On Thursday, tea brand Nayuki launched its campaign to celebrate the first anniversary of its IPO by giving away virtual shares for every tea drink. Users are able to earn one Nayuki coin for every 1 yuan spent and become a virtual shareholder by buying/selling virtual shares with the company’s coins. Further, customers can redeem the coins for various gifts at the Nayuki Coin Mall. Finally, to make the deal even sweeter, 30 shares of virtual stock can be exchanged for 3 yuan vouchers.
Pursuant to the game rules, the virtual share price for commissioned buy/sell is converted to HKD at Nayuki’s closing price as of the day of the transaction. Before 4:00 p.m., the commission is based on the day’s closing price and the closing price of the next trading day for a buy is initiated after 4:00 p.m. From 4:00 p.m. to 5:00 p.m., there will be no commission for buying or selling.

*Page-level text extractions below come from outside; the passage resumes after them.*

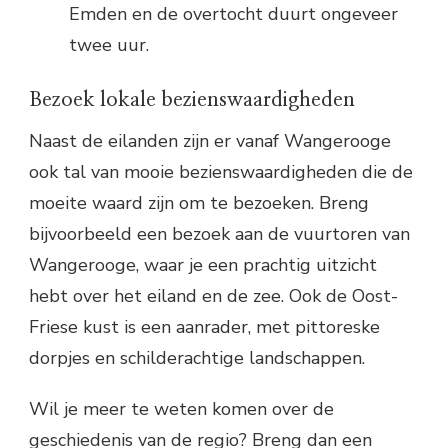
Emden en de overtocht duurt ongeveer
twee uur.
Bezoek lokale bezienswaardigheden
Naast de eilanden zijn er vanaf Wangerooge
ook tal van mooie bezienswaardigheden die de
moeite waard zijn om te bezoeken. Breng
bijvoorbeeld een bezoek aan de vuurtoren van
Wangerooge, waar je een prachtig uitzicht
hebt over het eiland en de zee. Ook de Oost-
Friese kust is een aanrader, met pittoreske
dorpjes en schilderachtige landschappen.
Wil je meer te weten komen over de
geschiedenis van de regio? Breng dan een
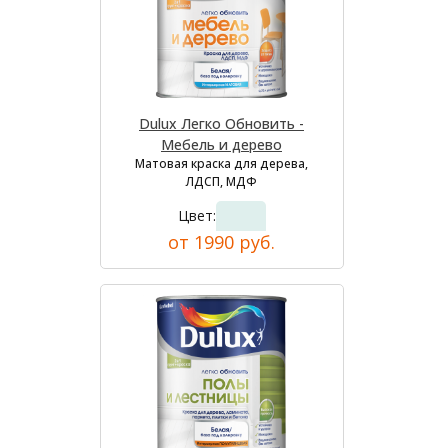
Dulux Легко Обновить -
Мебель и дерево
Матовая краска для дерева,
ЛДСП, МДФ
Цвет:
от 1990 руб.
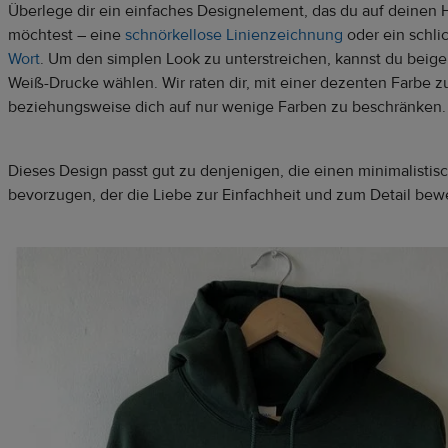
Überlege dir ein einfaches Designelement, das du auf deinen
möchtest – eine
schnörkellose Linienzeichnung
oder ein schli
Wort
. Um den simplen Look zu unterstreichen, kannst du beig
Weiß-Drucke wählen. Wir raten dir, mit einer dezenten Farbe zu
beziehungsweise dich auf nur wenige Farben zu beschränken
Dieses Design passt gut zu denjenigen, die einen minimalistisc
bevorzugen, der die Liebe zur Einfachheit und zum Detail bewe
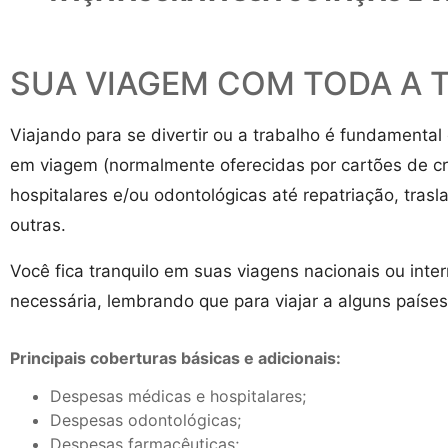
SUA VIAGEM COM TODA A 
Viajando para se divertir ou a trabalho é fundament
em viagem (normalmente oferecidas por cartões de cr
hospitalares e/ou odontológicas até repatriação, tra
outras.
Você fica tranquilo em suas viagens nacionais ou inte
necessária, lembrando que para viajar a alguns paíse
Principais coberturas básicas e adicionais:
Despesas médicas e hospitalares;
Despesas odontológicas;
Despesas farmacêuticas;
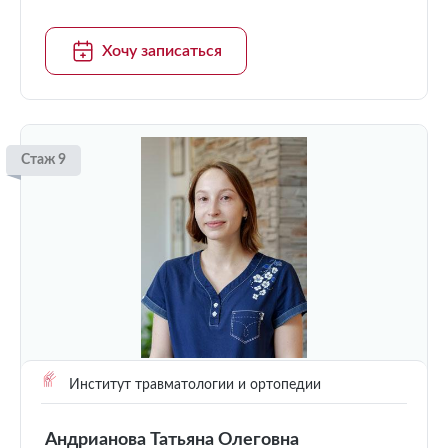
Хочу записаться
Стаж 9
Институт травматологии и ортопедии
Андрианова Татьяна Олеговна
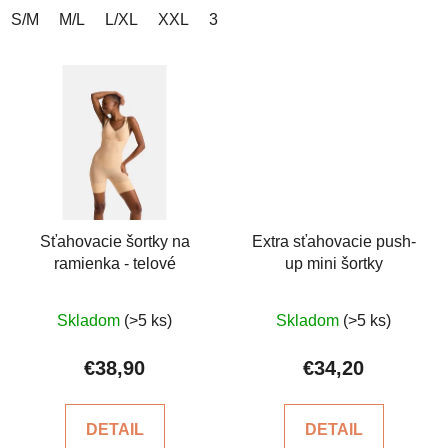
S/M
M/L
L/XL
XXL
3XL/4XL
4XL/5XL
Sťahovacie šortky na
Extra sťahovacie push-
ramienka - telové
up mini šortky
Priemerné
Priemerné
Skladom
(>5 ks)
Skladom
(>5 ks)
hodnotenie
hodnotenie
produktu
produktu
€38,90
€34,20
je
je
5,0
4,3
DETAIL
DETAIL
z
z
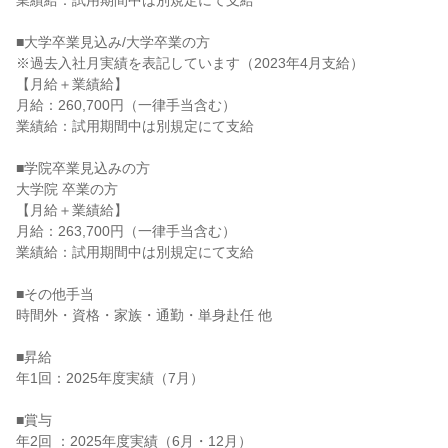
業績給：試用期間中は別規定にて支給
■大学卒業見込み/大学卒業の方
※過去入社月実績を表記しています（2023年4月支給）
【月給＋業績給】
月給：260,700円（一律手当含む）
業績給：試用期間中は別規定にて支給
■学院卒業見込みの方
大学院 卒業の方
【月給＋業績給】
月給：263,700円（一律手当含む）
業績給：試用期間中は別規定にて支給
■その他手当
時間外・資格・家族・通勤・単身赴任 他
■昇給
年1回：2025年度実績（7月）
■賞与
年2回 ：2025年度実績（6月・12月）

Analysts reported a 60% drop in Nayuki’s share price since it went public a year ago, and the overall performance in it ssecondary market has been sluggish. Nayuki’s virtual shares are tied to the rise and fall of real stocks, a practice that could lead consumers into speculative activities and may be suspected of violating the law.
Zhu Yonghong, a partner at V&T law firm (Shanghai), told iFeng that Nayuki’s use of virtual stocks may be intended for speculation. Since there are a large number of consumers using virtual stocks, i.e. consumer shareholders, it does not exclude encouraging more consumption, absorbing social funds in disguise and using virtual coins for trading, which involves financial risks such as illegal fund raising.
In this regard, some netizens commented, “China severely cracks down on virtual currency trading speculation. China Securities Regulatory Commission should keep Nayuki in check.” In recent years, state regulators have cracked down on illegal speculation in virtual currencies. Against the background of these strict regulations, concern has arisen that Nayuki is guiding users to buy virtual stocks.
Other users said that the development of the milk tea industry is so fierce that companies are now resorting to marketing activities similar to securities trading.